- **WORK TO BE COMPLETED**: Starting at the line that contains "DU Centenary Celebrations" in the listing below, write out every line word for word until you have written the line that contains "Alumni Association".

- **RECORDS FOR THE EXERCISE**:
=====
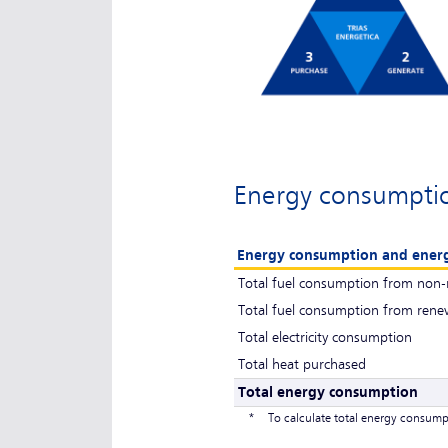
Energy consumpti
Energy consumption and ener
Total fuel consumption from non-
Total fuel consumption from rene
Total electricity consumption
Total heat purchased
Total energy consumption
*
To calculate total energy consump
=====
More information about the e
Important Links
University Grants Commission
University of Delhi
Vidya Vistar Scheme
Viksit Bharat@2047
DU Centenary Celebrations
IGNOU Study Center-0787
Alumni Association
=====
- **EXPECTED OUTPUT**:
DU Centenary Celebrations
IGNOU Study Center-0787
Alumni Association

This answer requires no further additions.